LOS ANGELES (KABC) — Mayor Eric Garcetti conceded Sunday that Los Angeles reopened too quickly and again warned that the city was “on the brink” of new shutdown orders as the coronavirus continues to surge in California.
Appearing on CNN, Garcetti was asked about a Los Angeles Times editorial that criticized the rapid reopening of California, which was followed by a spike in new COVID-19 cases and hospitalizations.
“I do agree those things happened too quickly,” Garcetti said, adding that the decisions were made at the state and county levels, not by city officials.
The mayor said Los Angeles was on the verge of new widespread stay-at-home orders as L.A. County, with a quarter of California’s population, continued to see the state’s largest increase in confirmed coronavirus cases.
California reported on Saturday its fourth-highest daily total of newly confirmed COVID-19 cases, with more than 9,000. The state also reported an additional 120 deaths.
Last week, Garcetti said he wouldn’t hesitate to again shut down all non-essential businesses. Those comments came days after California Gov. Gavin Newsom shut bars and indoor dining statewide, and ordered closures of hair salons, gyms, malls and other indoor businesses in Los Angeles and other counties experiencing the most significant surge of virus cases.
Garcetti told CNN’s Jake Tapper on Sunday that Los Angeles currently has adequate hospital capacity and a good supply of ventilators.
L.A. County reported a record-high number of COVID-19 patients in its hospitals last week, and the overall share of tests that have come back positive jumped from 8% to nearly 10%. On Sunday, county officials confirmed 2,800 new COVID-19 cases and 11 more deaths, extending the total number of coronavirus deaths to nearly 4,100.
The mayor attributed the increase in spread not just to the reopenings, but also to people becoming less vigilant about following public health guidance and gathering with others outside their households.
“It’s not just what’s open and closed. It’s also about what we do individually,” he said. “It’s about the people who are getting together outside of their households, with people they might know. It might be their extended family, it might be friends. They might think because they got a test two weeks ago that it’s OK, but it’s not. This virus preys on our division, it preys when we get exhausted, it preys on us in those moments when we don’t have a unified national front, or we as individuals think, oh, this ain’t gonna be a big deal.”
Officials have reiterated that people must wear masks and maintain physical distancing to slow the spread.

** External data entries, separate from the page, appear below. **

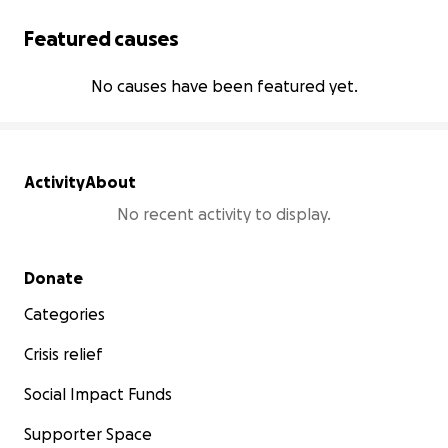
Featured causes
No causes have been featured yet.
Activity
About
No recent activity to display.
Secondary menu
Donate
Categories
Crisis relief
Social Impact Funds
Supporter Space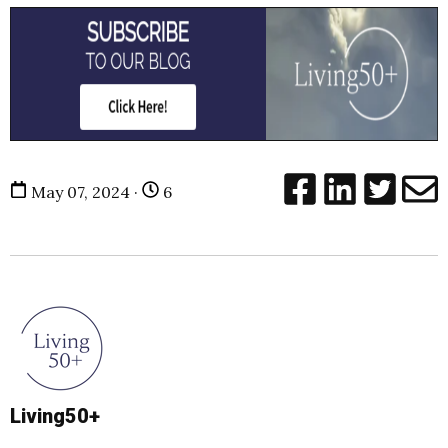
May 07, 2024 ·
6
Living50+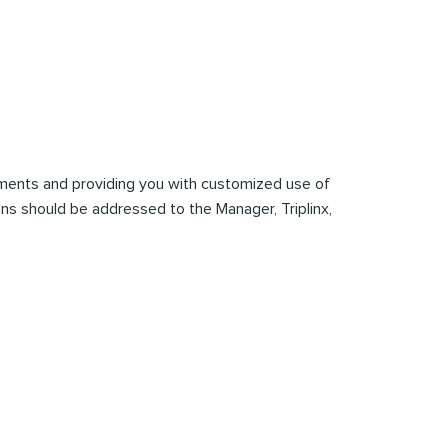
mments and providing you with customized use of
tions should be addressed to the Manager, Triplinx,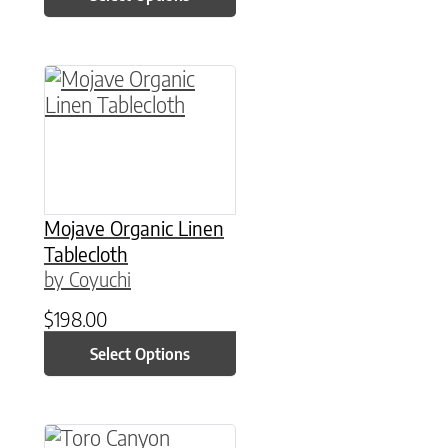
This product has multiple variants. The option
Mojave Organic Linen
Tablecloth
by Coyuchi
$
198.00
Select Options
This product has multiple variants. The option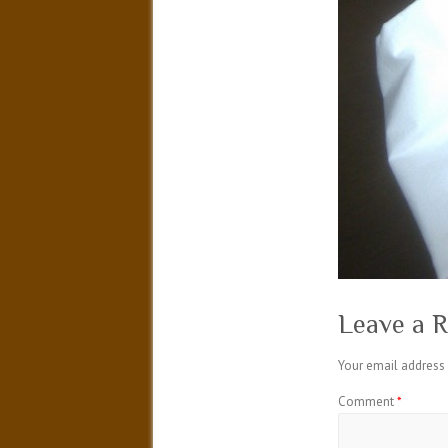
Leave a R
Your email address 
Comment
*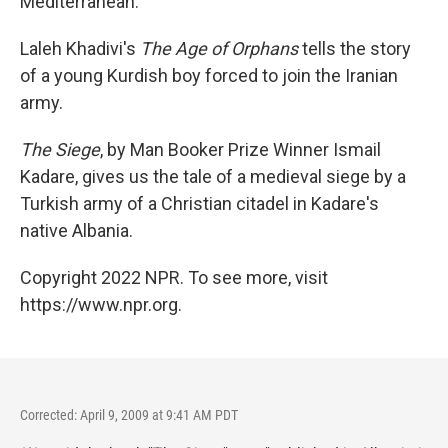
Mediterranean.
Laleh Khadivi's
The Age of Orphans
tells the story
of a young Kurdish boy forced to join the Iranian
army.
The Siege
, by Man Booker Prize Winner Ismail
Kadare, gives us the tale of a medieval siege by a
Turkish army of a Christian citadel in Kadare's
native Albania.
Copyright 2022 NPR. To see more, visit
https://www.npr.org.
Corrected: April 9, 2009 at 9:41 AM PDT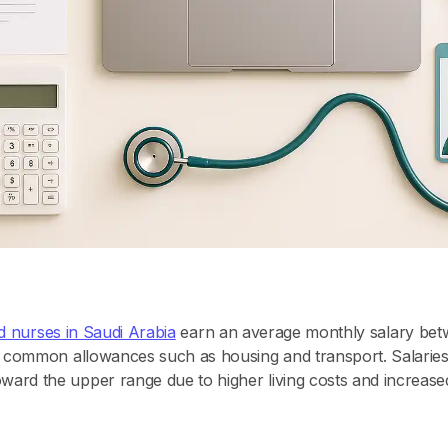
ed nurses in Saudi Arabia
earn an average monthly salary be
 common allowances such as housing and transport. Salaries i
rd the upper range due to higher living costs and increased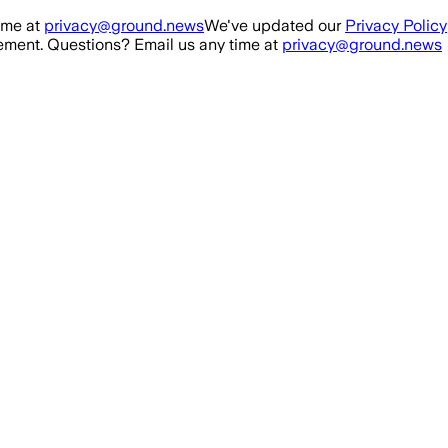
ime at
privacy@ground.news
We've updated our
Privacy Policy
ment. Questions? Email us any time at
privacy@ground.news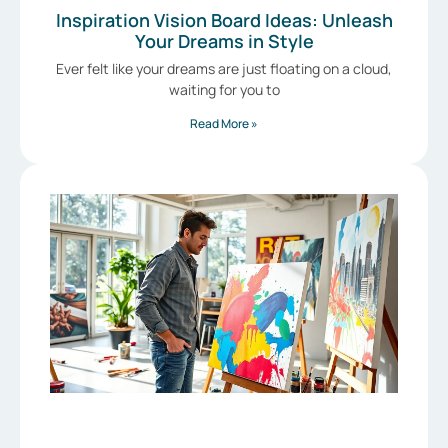
Inspiration Vision Board Ideas: Unleash
Your Dreams in Style
Ever felt like your dreams are just floating on a cloud,
waiting for you to
Read More »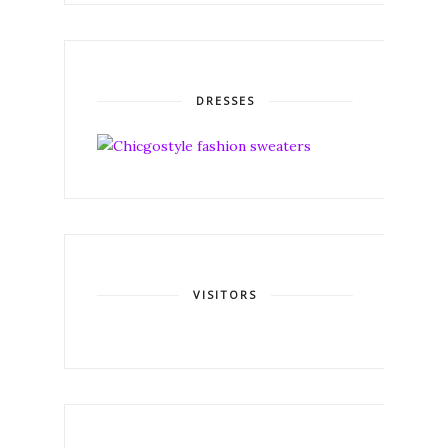
DRESSES
VISITORS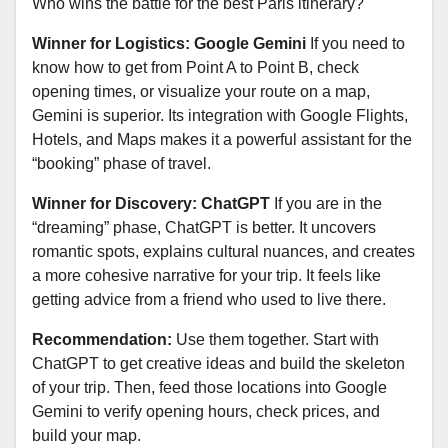
Who wins the battle for the best Paris itinerary?
Winner for Logistics: Google Gemini
If you need to
know how to get from Point A to Point B, check
opening times, or visualize your route on a map,
Gemini is superior. Its integration with Google Flights,
Hotels, and Maps makes it a powerful assistant for the
“booking” phase of travel.
Winner for Discovery: ChatGPT
If you are in the
“dreaming” phase, ChatGPT is better. It uncovers
romantic spots, explains cultural nuances, and creates
a more cohesive narrative for your trip. It feels like
getting advice from a friend who used to live there.
Recommendation:
Use them together. Start with
ChatGPT to get creative ideas and build the skeleton
of your trip. Then, feed those locations into Google
Gemini to verify opening hours, check prices, and
build your map.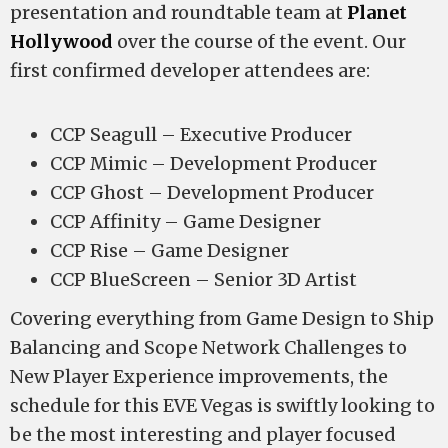
presentation and roundtable team at
Planet
Hollywood
over the course of the event. Our
first confirmed developer attendees are:
CCP Seagull – Executive Producer
CCP Mimic – Development Producer
CCP Ghost – Development Producer
CCP Affinity – Game Designer
CCP Rise – Game Designer
CCP BlueScreen – Senior 3D Artist
Covering everything from Game Design to Ship
Balancing and Scope Network Challenges to
New Player Experience improvements, the
schedule for this EVE Vegas is swiftly looking to
be the most interesting and player focused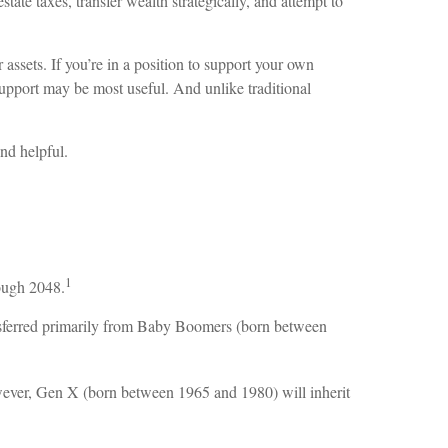
te taxes, transfer wealth strategically, and attempt to
 assets. If you’re in a position to support your own
support may be most useful. And unlike traditional
ind helpful.
1
rough 2048.
 transferred primarily from Baby Boomers (born between
owever, Gen X (born between 1965 and 1980) will inherit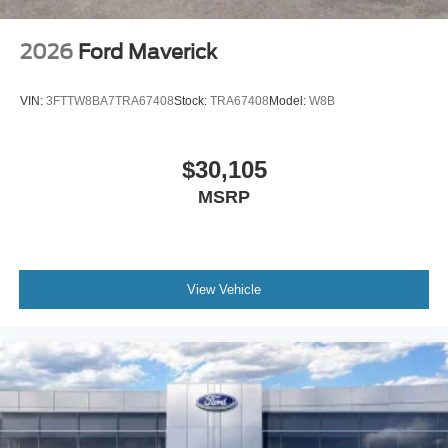
2026
Ford Maverick
VIN:
3FTTW8BA7TRA67408
Stock:
TRA67408
Model:
W8B
$30,105
MSRP
View Vehicle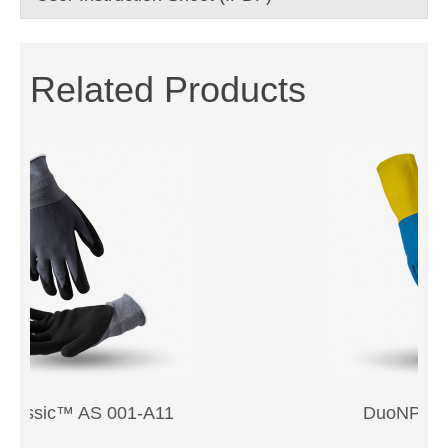
Related Products
Previous
Next
DuoNPFL™ 330-24SD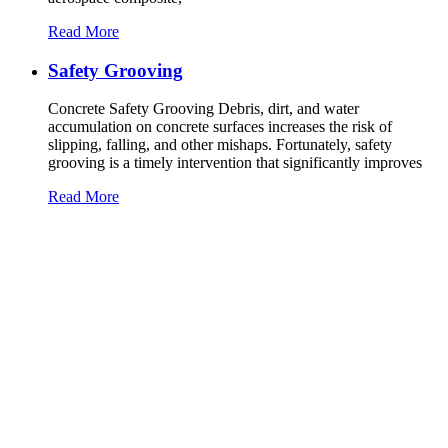
Read More
Safety Grooving
Concrete Safety Grooving Debris, dirt, and water
accumulation on concrete surfaces increases the risk of
slipping, falling, and other mishaps. Fortunately, safety
grooving is a timely intervention that significantly improves
Read More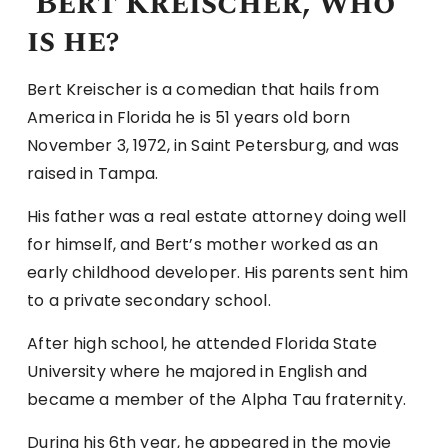
Bert Kreischer, who
is he?
Bert Kreischer is a comedian that hails from
America in Florida he is 51 years old born
November 3, 1972, in Saint Petersburg, and was
raised in Tampa.
His father was a real estate attorney doing well
for himself, and Bert’s mother worked as an
early childhood developer. His parents sent him
to a private secondary school.
After high school, he attended Florida State
University where he majored in English and
became a member of the Alpha Tau fraternity.
During his 6th year, he appeared in the movie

Additionally, the response comes as COVID-19 cases are surging among younger people, with 53% of new cases confirmed in people under the age of 41.
In other news about the outbreak in California:
- Officials said a rare but serious and potentially deadly inflammatory syndrome believed to be associated with the coronavirus has been identified in 15 children in Los Angeles County. Multi-system inflammatory syndrome in children, or MIS-C, can cause different parts of the body to become inflamed. Symptoms include fever, vomiting, diarrhea, neck pain, rash, bloodshot eyes and exhaustion. Of the children, 73% were Latino, representing a disproportionate burden for the ethnic group, the Los Angeles Times reported.
- Tests of Yosemite National Park’s raw sewage confirmed the presence of the coronavirus and dozens of people are believed to have been infected, the San Francisco Chronicle reported. No park employee or resident has tested positive at the park’s health clinic, and no visitors have reported being sick since Yosemite began a phased reopening on June 11. But Biobot Analytics, the lab that analyzed the sewage, told the county last week that based on how much of the virus they counted, it’s possible about 170 people were infected in Yosemite Valley.
- The number of coronavirus cases at a San Francisco Bay Area jail more than doubled in 24 hours, jumping from 40 to 101 cases. The Alameda County Sheriff’s Office said Friday the outbreak swept through two housing units at Santa Rita Jail and that the majority of cases were asymptomatic.